Ma mère lisait énormément. Elle ingurgitait les bouquins avec un appétit qui frisait la boulimie. Je crois qu’ils constituaient son refuge intime. Elle devait s’évader dans un monde imaginaire pour fuir la grisaille du logis conjugal. Il fallait passer une soirée type à la maison pour se figurer l’enfer que nous vivions. Les lectures reflètent souvent la personnalité du lecteur. Il suffit d’observer le profil des acheteurs dans une librairie. L’attirance se fait par affinité. Un livre austère sera lu par des gens austères.
Ma mère parlait énormément et n’écoutait jamais les autres. Elle rattrapait les conversations qu’elle n’avait pas eues avec son époux. La compensation s’affirmait dans ce besoin vital. Au début, l’interlocuteur acceptait cette disproportion. La première expérience passée, il ne renouvelait pas la visite. Du fait de ce comportement, les amis devenaient rares et les soirées, longues.

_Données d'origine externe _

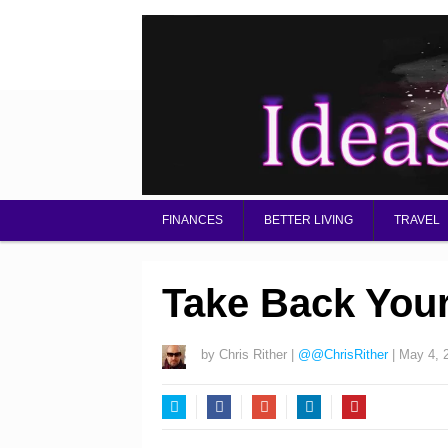
FINANCES
BETTER LIVING
TRAVEL
Take Back You
by
Chris Rither
|
@@ChrisRither
|
May 4, 
Twitter
Facebook
Google+
LinkedIn
Pinterest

Dans la famille, on ne s’insurgeait pas, on partait. Charlotte, ma sœur, avait compris depuis longtemps que la fuite, cette lâcheté, représentait l’unique planche de salut. Le jour de ses dix-huit ans, elle avait quitté la cellule familiale, me laissant seul avec la science et son ombre (surnoms me permettant de les identifier plus facilement).
Carole, ma mère, travaillait à mi-temps dans un cabinet d’avocats. Cet emploi lui accordait quelques heures pour s’évader de ce morne quotidien. Elle aurait voulu s’occuper toute la journée, mais mon paternel refusait obstinément. Comme d’habitude, elle avait cédé à ses injonctions. Elle disait qu’elle m’aimait, mais l’amour ne se prodigue pas à coups d’abnégation.
Je me réveillai en sueur. Dans mon rêve, je voyais une colombine glisser le long d’un câble et disparaître dans le brouillard. Cette vision me hantait fréquemment. Avec l’habitude, je m’en étais fait une compagne. Son voile blanc allait venir me recouvrir.